Intervention de André Boyer

Réunion du 4 décembre 2006 à 15h30
Loi de finances pour 2007 — Défense

Photo de André BoyerAndré Boyer :

Monsieur le président, madame le ministre, mes chers collègues, alors que nous nous apprêtons à voter, avec ce projet de loi de finances pour 2007, la cinquième annuité de la loi de programmation militaire, je tenterai de dresser un premier bilan de celle-ci, certes modeste, mais qui se veut lucide, et d'esquisser quelques perspectives.

Les systèmes de force prévus par la loi de programmation restent pertinents.

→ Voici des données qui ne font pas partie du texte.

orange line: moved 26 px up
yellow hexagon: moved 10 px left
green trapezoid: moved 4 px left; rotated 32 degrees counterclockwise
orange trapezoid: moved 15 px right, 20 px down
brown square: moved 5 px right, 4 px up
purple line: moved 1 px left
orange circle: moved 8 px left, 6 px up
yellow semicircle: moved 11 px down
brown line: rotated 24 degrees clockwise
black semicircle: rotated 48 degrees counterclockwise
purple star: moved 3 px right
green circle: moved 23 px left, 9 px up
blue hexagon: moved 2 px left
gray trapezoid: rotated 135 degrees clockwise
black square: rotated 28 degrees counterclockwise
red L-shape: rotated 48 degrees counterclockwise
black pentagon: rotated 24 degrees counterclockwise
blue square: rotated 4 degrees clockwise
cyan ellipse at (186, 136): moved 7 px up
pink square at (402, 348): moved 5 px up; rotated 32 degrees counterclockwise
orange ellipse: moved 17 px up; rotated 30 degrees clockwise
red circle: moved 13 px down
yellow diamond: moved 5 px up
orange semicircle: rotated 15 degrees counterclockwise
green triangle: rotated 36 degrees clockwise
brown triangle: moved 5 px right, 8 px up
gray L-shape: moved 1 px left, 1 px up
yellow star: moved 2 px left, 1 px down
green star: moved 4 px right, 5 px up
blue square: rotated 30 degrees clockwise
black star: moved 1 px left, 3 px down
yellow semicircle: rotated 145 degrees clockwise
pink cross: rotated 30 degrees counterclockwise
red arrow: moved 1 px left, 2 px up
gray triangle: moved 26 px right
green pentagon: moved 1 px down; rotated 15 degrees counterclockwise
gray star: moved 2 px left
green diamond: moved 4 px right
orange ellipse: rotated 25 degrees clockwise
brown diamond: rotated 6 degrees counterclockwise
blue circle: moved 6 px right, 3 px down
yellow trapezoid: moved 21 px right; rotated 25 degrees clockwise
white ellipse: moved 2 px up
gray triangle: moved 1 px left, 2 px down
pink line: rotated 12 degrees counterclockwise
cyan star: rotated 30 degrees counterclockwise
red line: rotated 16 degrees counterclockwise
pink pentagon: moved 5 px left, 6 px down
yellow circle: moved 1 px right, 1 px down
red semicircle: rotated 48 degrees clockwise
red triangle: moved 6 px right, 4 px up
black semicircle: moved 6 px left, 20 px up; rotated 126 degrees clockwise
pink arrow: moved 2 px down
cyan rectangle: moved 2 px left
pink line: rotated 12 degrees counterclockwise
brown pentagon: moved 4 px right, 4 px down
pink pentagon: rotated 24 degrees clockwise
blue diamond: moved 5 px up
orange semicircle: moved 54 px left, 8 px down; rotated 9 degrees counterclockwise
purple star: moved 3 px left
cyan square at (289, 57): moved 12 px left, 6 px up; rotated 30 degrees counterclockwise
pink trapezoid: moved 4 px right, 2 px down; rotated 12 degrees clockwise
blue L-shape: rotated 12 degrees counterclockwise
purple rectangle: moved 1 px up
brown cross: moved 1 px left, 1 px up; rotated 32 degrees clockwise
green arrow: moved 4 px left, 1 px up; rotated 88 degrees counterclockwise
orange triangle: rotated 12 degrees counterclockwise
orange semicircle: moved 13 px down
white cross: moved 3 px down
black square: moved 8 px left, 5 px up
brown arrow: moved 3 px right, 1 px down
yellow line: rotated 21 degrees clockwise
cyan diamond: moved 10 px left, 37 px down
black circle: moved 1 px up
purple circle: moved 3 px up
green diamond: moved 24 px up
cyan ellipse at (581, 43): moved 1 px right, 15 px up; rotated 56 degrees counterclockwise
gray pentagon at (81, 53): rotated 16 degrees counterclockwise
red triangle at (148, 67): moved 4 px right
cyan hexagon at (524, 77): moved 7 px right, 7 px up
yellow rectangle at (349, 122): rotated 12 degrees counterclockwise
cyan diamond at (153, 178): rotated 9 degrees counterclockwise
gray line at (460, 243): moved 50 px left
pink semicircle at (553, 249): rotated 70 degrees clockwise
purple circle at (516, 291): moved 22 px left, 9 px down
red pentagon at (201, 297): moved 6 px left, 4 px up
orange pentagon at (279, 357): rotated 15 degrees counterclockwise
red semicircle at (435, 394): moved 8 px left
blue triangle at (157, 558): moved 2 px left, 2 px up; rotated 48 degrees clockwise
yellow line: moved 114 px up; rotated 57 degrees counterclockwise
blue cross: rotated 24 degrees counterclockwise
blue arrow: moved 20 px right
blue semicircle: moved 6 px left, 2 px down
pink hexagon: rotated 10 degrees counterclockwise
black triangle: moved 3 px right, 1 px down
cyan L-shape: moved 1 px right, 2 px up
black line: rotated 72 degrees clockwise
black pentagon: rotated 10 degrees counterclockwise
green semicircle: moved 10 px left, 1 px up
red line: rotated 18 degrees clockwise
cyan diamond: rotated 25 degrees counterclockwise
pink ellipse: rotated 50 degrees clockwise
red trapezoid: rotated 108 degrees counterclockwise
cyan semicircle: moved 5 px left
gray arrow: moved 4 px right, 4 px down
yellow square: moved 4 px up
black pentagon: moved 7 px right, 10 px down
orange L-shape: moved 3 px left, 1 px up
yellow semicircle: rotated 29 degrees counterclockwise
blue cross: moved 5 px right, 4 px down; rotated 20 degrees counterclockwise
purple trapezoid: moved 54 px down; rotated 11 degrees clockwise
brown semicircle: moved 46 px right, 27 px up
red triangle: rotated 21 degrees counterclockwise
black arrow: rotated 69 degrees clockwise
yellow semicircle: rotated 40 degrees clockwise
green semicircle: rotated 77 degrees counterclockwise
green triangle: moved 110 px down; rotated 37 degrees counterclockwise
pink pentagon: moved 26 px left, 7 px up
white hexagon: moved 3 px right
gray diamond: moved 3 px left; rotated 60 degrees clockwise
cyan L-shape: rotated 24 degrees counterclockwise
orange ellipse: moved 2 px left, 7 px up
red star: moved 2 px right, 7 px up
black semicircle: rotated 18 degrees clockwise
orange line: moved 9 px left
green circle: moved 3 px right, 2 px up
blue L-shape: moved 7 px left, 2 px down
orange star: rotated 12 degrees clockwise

Les différents théâtres extérieurs où se trouvent engagées des troupes françaises illustrent l'ampleur et la diversité des besoins de notre outil de défense en matière de projection, au service de notre action diplomatique.

Dans un monde dangereux et incertain, la dissuasion nucléaire reste une garantie dont notre pays ne saurait se priver et un instrument de notre autonomie stratégique.

Dans le même temps, le développement du terrorisme et la diversité des menaces ont renouvelé le besoin de protection du territoire national.

Les annuités prévues par la loi ont bien été programmées avec constance et prévisibilité. Un effort a été engagé sur tous les fronts ; il commence à porter ses fruits dans certains domaines. Le renouvellement des capacités se poursuit et la mission « Défense » concentre même l'essentiel des investissements de l'État.

L'effort consenti est donc plus que substantiel et il est raisonnable de penser qu'un nouvel accroissement ne serait pas supportable pour le budget de l'État.

Au vu des seuls engagements déjà pris, le renouvellement des capacités est-il soutenable dans les années à venir ? À structure constante, la réponse est vraisemblablement négative.

Des programmes très importants prévus par la loi relative à la programmation militaire pour les années 2003 à 2008 ne démarrent qu'en toute fin de période de programmation - je songe naturellement aux programmes de la marine -, provoquant une « bosse » qu'il sera bien difficile de surmonter. Ces programmes ne sont pas restés dans l'enveloppe prévue au moment de l'élaboration de la loi de programmation : ils ont été recalibrés de façon significative, parfois à hauteur de plusieurs milliards d'euros.

Les crédits d'activité sont déjà placés sous tension. Hors opérations extérieures, l'activité et l'entraînement souffrent de dotations calculées au plus juste.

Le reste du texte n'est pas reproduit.